Pauline Kael later reportedly called it “one of a kind: no-one in his right mind would imitate it,” although Welles seems to have had it in the back of his mind while making Touch of Evil.
Once More, My Darling
It is a question of acting the lover, in movies.
The Army calls him back to ferret out a jewel thief in Germany, he must win the heart of a debutante in a perfume ad, thus exciting the thief’s jealousy.
She’s at the Hotel Bel-Air with her father, a Sunday painter on two continents.
The girl has a chauffeur who boxes.
The actor, a movie star with never a leading role, is a lawyer by profession, his mother’s a lawyer, too.
It starts ten years ahead of its time, and goes on from there.
In the actor’s social circle, his “hobby” is looked down upon, all work and no union.

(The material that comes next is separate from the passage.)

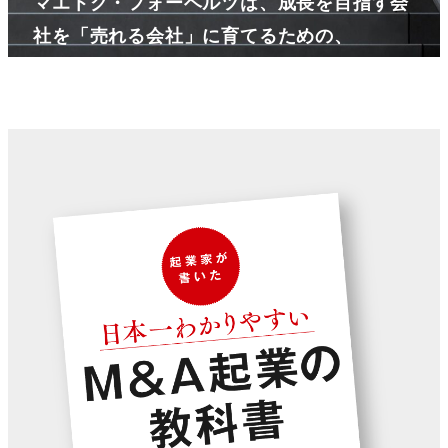
マエトク・フォーベルツは、成長を目指す会
社を「売れる会社」に育てるための、
出口戦略パートナーです。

An “antic labor” in what must be called the mind of Bosley Crowther of the New York Times, “which we imagine read a lot better than it plays and which certainly isn’t as witty as its participants seem to think it is.”

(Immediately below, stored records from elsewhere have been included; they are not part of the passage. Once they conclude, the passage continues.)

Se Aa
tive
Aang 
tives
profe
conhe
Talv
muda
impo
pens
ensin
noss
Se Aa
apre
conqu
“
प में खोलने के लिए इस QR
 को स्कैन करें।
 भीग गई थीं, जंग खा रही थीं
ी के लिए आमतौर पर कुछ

Variety was quite a bit too much on the finical side, nevertheless “amusement quota strong.”
Halliwell’s Film Guide pronounces it “tame”, no doubt thinking of Dr. Johnson.
Formal reparations for Howard Hawks’ The Big Sleep. Possibly as a result of his subjective camera work in Lady in the Lake, Montgomery achieves a most remarkable suspension of activity in the main character, an American in England, who is most confoundingly seen to be always taking up space in the most interfering way. You can see how he engineered it in the pivotal shot on Alix right before the end, it’s a matter of judicious setups, fine acting, and a very good script.
Anglo-American relations in the great tradition of Thunder in the City and Royal Wedding, distinguished by its quiet style and musical sensibility (Colonel Mustard likes to play the Polovtsian Dances on his phonograph), under the tutelage of Sir Malcolm Arnold.
The Gallant Hours
The high command, Halsey on the spot in ‘42, Guadalcanal.
A very few films attain this eminence of surprising insight and all-encompassing intelligence, Bosley Crowther (New York Times) can bear witness.
“Cincinnatus of the West”, and a chorus to sing of the dead.
Montgomery’s precision is on the drama at every moment, nothing waits or halts or lingers.
Ahead of his time (but concurrent with Gilbert’s Sink the Bismarck!) he carries the film where it must go, always finding unique circumstances.
One of the great works of the cinema, from one of the great directors.